The modern man, if he thinks of a "calling," thinks of finding his passion, or discovering his inner voice. It is a journey of self-discovery. But the biblical doctrine of calling is nothing of the sort. It is not a journey of self-discovery, but a divine invasion. It is the sovereign God of heaven and earth breaking into the mundane, predictable course of a man's life and overturning all of his plans. It is not something you find; it is something that finds you. And it usually finds you when you least expect it, in the last place you would think to look.

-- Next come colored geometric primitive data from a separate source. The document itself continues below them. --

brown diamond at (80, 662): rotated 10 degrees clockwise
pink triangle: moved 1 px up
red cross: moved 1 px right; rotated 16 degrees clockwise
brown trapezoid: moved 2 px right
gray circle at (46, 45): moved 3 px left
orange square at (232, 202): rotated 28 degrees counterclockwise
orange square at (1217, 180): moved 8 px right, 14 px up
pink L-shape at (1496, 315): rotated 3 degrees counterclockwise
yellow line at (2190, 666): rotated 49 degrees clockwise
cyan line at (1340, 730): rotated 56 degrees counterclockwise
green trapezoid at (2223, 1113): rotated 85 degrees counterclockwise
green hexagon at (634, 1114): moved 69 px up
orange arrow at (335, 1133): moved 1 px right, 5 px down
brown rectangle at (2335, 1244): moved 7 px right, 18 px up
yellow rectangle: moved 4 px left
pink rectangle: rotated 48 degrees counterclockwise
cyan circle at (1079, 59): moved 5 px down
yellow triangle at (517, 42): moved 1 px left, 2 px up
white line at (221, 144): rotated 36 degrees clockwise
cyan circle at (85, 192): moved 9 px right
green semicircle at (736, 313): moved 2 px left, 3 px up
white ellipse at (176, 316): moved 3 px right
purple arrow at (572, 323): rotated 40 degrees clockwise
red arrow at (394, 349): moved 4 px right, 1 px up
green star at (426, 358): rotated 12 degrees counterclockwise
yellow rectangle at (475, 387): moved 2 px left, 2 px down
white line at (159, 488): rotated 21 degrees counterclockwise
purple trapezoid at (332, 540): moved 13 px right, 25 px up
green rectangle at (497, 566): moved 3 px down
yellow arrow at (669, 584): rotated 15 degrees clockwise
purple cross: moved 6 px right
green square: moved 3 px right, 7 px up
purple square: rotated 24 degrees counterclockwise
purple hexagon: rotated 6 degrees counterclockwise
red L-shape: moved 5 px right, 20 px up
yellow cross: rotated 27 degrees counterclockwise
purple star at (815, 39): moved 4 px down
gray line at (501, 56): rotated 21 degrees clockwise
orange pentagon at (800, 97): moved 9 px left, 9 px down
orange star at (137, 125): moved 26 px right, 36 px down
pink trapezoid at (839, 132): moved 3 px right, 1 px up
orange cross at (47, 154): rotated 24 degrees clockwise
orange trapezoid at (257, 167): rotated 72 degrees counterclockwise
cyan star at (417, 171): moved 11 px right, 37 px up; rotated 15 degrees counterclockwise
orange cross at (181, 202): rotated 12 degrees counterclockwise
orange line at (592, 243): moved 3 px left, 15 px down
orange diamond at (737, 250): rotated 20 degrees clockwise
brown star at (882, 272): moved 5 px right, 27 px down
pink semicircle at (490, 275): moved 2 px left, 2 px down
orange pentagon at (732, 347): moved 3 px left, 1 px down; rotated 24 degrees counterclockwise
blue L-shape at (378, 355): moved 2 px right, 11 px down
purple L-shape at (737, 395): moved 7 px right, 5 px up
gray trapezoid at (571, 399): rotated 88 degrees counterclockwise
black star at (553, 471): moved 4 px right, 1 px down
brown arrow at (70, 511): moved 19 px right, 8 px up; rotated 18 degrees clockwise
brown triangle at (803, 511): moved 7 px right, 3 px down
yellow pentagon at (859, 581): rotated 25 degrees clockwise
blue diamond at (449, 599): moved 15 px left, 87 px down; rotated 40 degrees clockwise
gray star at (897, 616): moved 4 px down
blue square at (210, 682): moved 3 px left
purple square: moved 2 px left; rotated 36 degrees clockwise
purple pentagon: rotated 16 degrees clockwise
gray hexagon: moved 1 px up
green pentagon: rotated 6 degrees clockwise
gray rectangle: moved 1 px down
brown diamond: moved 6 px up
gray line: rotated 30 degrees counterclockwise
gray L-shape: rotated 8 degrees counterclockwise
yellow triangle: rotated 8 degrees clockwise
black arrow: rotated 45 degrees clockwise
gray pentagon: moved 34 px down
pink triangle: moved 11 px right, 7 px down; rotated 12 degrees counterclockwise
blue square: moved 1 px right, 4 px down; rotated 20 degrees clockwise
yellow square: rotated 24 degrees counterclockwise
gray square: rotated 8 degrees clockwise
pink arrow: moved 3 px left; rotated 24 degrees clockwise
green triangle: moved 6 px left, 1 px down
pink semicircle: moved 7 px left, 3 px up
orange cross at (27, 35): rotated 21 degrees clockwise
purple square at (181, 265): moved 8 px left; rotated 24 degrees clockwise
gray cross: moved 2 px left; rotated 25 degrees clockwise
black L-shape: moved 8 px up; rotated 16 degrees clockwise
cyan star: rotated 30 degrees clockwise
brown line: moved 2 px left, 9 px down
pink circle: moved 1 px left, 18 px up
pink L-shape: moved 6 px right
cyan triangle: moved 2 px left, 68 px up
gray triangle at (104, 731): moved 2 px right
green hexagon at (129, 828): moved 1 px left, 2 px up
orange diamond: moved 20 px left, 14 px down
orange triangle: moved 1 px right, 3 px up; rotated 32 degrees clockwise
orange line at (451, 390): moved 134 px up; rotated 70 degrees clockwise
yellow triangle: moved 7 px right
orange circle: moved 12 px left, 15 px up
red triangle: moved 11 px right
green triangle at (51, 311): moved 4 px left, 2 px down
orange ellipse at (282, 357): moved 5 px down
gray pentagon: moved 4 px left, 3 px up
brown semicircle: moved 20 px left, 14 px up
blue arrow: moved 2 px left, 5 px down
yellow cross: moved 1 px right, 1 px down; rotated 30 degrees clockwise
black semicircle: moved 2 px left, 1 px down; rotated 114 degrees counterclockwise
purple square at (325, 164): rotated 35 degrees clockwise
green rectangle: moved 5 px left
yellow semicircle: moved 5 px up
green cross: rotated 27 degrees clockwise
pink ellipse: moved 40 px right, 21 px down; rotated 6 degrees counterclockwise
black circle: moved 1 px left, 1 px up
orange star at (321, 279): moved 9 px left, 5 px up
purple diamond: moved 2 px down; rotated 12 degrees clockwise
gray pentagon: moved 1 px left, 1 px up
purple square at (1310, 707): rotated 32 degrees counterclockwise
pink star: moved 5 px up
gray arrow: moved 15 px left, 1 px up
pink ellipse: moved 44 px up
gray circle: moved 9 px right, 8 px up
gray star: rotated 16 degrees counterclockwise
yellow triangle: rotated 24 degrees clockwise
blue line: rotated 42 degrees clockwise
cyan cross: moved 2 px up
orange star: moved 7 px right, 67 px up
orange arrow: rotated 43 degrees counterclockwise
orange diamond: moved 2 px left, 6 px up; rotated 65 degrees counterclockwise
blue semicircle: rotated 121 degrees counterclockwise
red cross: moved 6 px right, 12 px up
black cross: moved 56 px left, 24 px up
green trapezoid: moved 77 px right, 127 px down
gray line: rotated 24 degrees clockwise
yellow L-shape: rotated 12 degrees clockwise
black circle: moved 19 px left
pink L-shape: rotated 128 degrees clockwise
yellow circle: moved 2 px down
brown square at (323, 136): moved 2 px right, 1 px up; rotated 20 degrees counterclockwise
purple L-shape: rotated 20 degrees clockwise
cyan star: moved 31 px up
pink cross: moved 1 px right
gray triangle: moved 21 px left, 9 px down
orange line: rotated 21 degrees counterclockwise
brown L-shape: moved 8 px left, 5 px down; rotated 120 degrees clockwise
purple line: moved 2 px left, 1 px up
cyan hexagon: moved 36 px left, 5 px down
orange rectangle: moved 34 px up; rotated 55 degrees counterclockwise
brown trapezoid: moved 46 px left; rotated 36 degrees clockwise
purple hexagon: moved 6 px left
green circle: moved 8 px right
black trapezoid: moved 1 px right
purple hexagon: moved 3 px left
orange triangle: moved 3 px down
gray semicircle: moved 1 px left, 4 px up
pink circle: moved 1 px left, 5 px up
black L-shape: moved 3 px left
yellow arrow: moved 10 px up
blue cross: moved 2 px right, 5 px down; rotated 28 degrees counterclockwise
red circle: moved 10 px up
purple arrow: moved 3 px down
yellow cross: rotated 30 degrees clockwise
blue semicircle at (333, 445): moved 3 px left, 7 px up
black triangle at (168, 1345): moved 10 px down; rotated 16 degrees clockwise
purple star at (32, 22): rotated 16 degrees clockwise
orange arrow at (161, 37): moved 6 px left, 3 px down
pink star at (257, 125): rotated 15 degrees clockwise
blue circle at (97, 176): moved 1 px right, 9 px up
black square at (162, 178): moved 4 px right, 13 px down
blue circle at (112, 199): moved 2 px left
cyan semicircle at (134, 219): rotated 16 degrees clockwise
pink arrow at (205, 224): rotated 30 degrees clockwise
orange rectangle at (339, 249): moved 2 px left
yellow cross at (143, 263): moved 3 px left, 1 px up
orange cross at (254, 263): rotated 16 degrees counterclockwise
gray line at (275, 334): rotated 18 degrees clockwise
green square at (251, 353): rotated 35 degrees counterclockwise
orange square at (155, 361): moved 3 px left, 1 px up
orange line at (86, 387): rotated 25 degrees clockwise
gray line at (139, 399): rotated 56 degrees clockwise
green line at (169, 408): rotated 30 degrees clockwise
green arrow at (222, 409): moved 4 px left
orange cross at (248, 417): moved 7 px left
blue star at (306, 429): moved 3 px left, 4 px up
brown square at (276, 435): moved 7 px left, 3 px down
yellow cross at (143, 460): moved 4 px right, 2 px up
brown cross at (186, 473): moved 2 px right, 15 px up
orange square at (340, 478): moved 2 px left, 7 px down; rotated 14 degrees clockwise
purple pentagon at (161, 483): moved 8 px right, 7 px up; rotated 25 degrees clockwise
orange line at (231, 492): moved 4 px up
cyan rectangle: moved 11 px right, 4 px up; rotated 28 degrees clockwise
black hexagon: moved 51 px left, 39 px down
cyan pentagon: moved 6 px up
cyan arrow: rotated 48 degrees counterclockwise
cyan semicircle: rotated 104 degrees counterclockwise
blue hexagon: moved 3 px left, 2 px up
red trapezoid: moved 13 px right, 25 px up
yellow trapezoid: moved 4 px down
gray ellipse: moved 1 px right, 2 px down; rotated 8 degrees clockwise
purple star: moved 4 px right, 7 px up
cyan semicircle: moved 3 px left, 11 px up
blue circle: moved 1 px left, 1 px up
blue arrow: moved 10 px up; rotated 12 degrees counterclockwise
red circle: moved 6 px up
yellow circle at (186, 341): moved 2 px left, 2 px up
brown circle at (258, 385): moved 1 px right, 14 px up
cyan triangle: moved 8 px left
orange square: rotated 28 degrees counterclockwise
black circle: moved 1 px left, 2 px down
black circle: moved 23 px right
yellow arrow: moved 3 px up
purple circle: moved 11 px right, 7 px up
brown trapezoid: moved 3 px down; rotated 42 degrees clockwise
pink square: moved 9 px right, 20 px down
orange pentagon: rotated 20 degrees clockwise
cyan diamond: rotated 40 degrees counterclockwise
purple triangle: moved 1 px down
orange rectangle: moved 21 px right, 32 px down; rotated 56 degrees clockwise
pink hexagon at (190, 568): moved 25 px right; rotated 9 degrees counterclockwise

Consider Moses. He is eighty years old. Forty years prior, he was a prince of Egypt, a man of power and prestige, educated in all the wisdom of the most advanced civilization on earth. He tried to be Israel's deliverer in his own strength, with his own sword, and the result was murder and exile. Now, forty years have passed in the wilderness of Midian. The fire of his youthful ambition has long since died out. He is a fugitive, a shepherd, married to the daughter of a local priest, living a quiet, forgotten life on the backside of the desert. If you were looking for the man to take on a superpower, Moses would not be on your list. And that is precisely why God chose him. God does not call the qualified. He qualifies the called. He waits until we are emptied of our own strength, our own wisdom, and our own plans, so that when He acts, there is no question as to who gets the glory.

The story of the burning bush is not a charming fable for Sunday School. It is a tectonic event in the history of redemption. It is the moment when the holy God, the uncreated and untamable One, collides with the profane world. It is a story about the nature of God, the nature of holiness, and the nature of a true divine call. And it establishes a pattern that holds true for every believer who is called out of the wilderness of sin and into the service of the King.


The Text

Now Moses was pasturing the flock of Jethro his father-in-law, the priest of Midian; and he led the flock to the west side of the wilderness and came to Horeb, the mountain of God. And the angel of Yahweh appeared to him in a blazing fire from the midst of the bush; and he looked, and behold, the bush was burning with fire, yet the bush was not consumed. So Moses said, "I must turn aside now and see this marvelous sight. Why is the bush not burned up?" And Yahweh saw that he turned aside to look, so God called to him from the midst of the bush and said, "Moses, Moses!" And he said, "Here I am." Then He said, "Do not come near here. Remove your sandals from your feet, for the place on which you are standing is holy ground." He said also, "I am the God of your father, the God of Abraham, the God of Isaac, and the God of Jacob." Then Moses hid his face, for he was afraid to look at God.
(Exodus 3:1-6 LSB)

The Mundane Before the Miraculous (v. 1)

We begin with the setting, which is gloriously ordinary.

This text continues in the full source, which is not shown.